With Tuesday’s primaries behind them, the candidates now look ahead to April 24, when Pennsylvania and four other states hold their primaries. Santorum, a former senator from Pennsylvania, can ill-afford to lose his home state and has keyed the future of his campaign to success there, a reality openly acknowledged by his advisers.
The urgency for Romney to pivot away from intraparty warfare toward the general election contest became even more apparent on Tuesday. On a day he formally clinched the Democratic nomination, Obama delivered a speech clearly designed to frame the fall choice. He sharply attacked the budget approved by House Republicans, calling it a “radical vision” and “thinly veiled Social Darwinism” that amounted to “a prescription for decline” in the country.
On Tuesday night, Romney fired back, calling the president out of touch with the suffering in society and saying that on Obama’s watch America isn’t working.
“This campaign is going to deal with many complicated issues but there is a basic choice we’re going to face,” he said in his victory speech in Milwaukee. “The president has pledged to transform America and he has spent the last four years building a government-centered society. I will spend the next four years rebuilding the foundation of an opportunity society led by free people and free enterprise.”
Already there is a rising chorus of party leaders urging that Republicans rally around Romney, while carefully avoiding direct calls for Santorum to get out. Party leaders fear that an extended contest that includes a continuation of the negative attacks that have been pervasive throughout the primaries will only weaken the party and its likely nominee for the fall.
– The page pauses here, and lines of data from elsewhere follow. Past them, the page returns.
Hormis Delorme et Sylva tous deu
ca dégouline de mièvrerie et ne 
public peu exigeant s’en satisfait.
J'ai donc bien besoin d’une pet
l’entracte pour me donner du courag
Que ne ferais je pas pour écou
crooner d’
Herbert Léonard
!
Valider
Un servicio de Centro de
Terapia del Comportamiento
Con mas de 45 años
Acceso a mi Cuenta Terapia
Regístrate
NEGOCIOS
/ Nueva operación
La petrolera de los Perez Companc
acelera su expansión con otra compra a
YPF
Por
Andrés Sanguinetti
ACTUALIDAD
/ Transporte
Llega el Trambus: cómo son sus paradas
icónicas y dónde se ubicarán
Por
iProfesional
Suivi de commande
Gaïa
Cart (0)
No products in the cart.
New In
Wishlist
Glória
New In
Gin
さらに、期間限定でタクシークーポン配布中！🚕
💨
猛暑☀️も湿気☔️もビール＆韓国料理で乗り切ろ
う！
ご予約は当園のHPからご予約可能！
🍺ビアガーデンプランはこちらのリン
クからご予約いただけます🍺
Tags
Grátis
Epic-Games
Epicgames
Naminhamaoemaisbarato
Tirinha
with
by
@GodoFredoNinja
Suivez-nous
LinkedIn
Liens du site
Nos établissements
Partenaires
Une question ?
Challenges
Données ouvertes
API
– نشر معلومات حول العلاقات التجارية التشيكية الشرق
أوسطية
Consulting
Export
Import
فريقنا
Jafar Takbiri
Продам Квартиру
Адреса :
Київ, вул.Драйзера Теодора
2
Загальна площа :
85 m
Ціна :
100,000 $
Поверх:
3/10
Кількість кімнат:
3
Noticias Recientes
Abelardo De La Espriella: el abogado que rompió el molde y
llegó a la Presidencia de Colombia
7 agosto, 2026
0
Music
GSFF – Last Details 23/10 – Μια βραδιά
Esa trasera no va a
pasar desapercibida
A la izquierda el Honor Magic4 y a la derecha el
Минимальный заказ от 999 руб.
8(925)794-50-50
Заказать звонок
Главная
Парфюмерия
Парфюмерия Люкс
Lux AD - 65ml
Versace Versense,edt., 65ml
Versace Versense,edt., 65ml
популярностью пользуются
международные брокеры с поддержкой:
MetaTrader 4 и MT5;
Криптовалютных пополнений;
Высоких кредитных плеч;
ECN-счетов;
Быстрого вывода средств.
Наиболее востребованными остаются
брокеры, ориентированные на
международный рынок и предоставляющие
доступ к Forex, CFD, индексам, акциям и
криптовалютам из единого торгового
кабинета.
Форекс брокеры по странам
Santorum runs the risk of either embarrassment, if he loses Pennsylvania, or becoming seen within his party as a spoiler if he stays in the race indefinitely and continues to attack Romney.
But on Tuesday night, he sounded a defiant note in his concession speech.
Saying the race was only at its halfway point, he vowed to keep campaigning and threatened to take his candidacy all the way to the GOP convention in Tampa. He laced his remarks, delivered in Pennsylvania, with criticisms of Romney, calling his rival a moderate who lacks true convictions.
“If we’re going to win this race we can’t have little differences between our nominee and President Obama,” he said. “We have to have clear contrasting colors.” He said people have gotten behind his candidacy “because they see someone who has a clear positive vision, someone whose convictions are also forged in steel, not on an Etch A Sketch.”